For the Court of Cassation (ruling of the Commercial Chamber of 23 September 2020 n°18-23221 and n°19-12542), in France, the creditor’s liability is only limited by Article L650-1 of the French Commercial Code when granting a credit. This text does not apply to the withdrawal or termination of credit.

In the first file, a bank had granted a loan to the Company CHERY BURO. Two persons had personally guaranteed this loan.
BURO CHERY BURO was placed in receivership and then in liquidation.
The bank then summoned the guarantors to obtain payment of the sums owed by the Company.
The guarantors claimed that the bank was liable for the breach of credit.
The NANCY Court of Appeal (25 July 2018) did not accept the bank’s liability for the breach of the credit agreement. The Court of Appeal ordered the guarantors to pay an amount of €94,436.29.
The Court of Appeal ruled that Article L650-1 of the Commercial Code limited the liability of creditors in the event of the withdrawal of a loan or credit.
The guarantors appealed.

In the second file, an action for wrongful termination of credit was initiated by the liquidator of a company and its shareholder who had seen two banks terminate the bank loans granted to the company. The company was then placed in judicial liquidation.

The Bourges Court of Appeal (22 November 2018) dismissed the banks’ liability on the basis of Article L650-1 of the French Commercial Code.

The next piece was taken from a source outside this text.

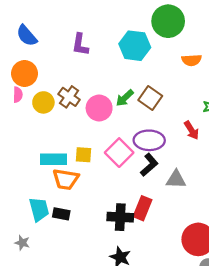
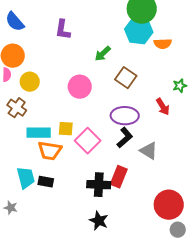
cyan hexagon: (135, 46) -> (139, 31), moved
brown cross: (69, 97) -> (17, 108), moved
green arrow: (125, 98) -> (103, 54), moved
pink square: (119, 153) -> (88, 141), moved
gray triangle: (176, 179) -> (149, 151), turned 30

For the Court of Appeal, this article prevented banks from being held liable.
The liquidator and the shareholder appealed.

The question raised by these appeals was to determine whether Article L650-1 of the Commercial Code also applied to the termination of withdrawal of a credit.

Article L650-1 of the French commercial code provides that :
“Creditors may not be held liable for losses suffered as a result of the credit facilities granted, except in cases of fraud, gross interference in the management of the debtor or if the guarantees taken in return for the credit facilities are disproportionate to them.
If a creditor’s liability is recognized, the guarantees taken in return for its assistance are null and void.”

This text therefore introduced protection for creditors in the context of bankruptcy proceedings. Creditors cannot be held liable because of the credit granted.
Did the wording of Article L650-1 of the Commercial Code also limit the liability of creditors for withdrawing their loans?

The Court of Cassation ruled that « as Article L. 650-1 of the Commercial Code only concern the liability of the creditor when it is sought on account of the loans he has granted, only the granting of such loans, and not their withdrawal, can give rise to the application of this text, the Court of Appeal has, by misapplication, infringed it. »

The Court of Cassation therefore has limited the scope of application of Article L650-1 of the Commercial Code.

This text limits liability only when a credit is granted and not when it’s withdrawn.

A bank which abruptly terminates a credit could therefore be held liable without being able to invoke the protection of Article L650-1 of the Commercial Code.

This clarification by the Court of Cassation thus opens up the possibility for companies in insolvency, receivership or liquidation to bring an action for liability against a creditor, potentially a bank, which has abruptly terminated a loan.

The guarantors, and in particular the guarantors, will also be able to invoke this liability if a bank abruptly breaks its credit.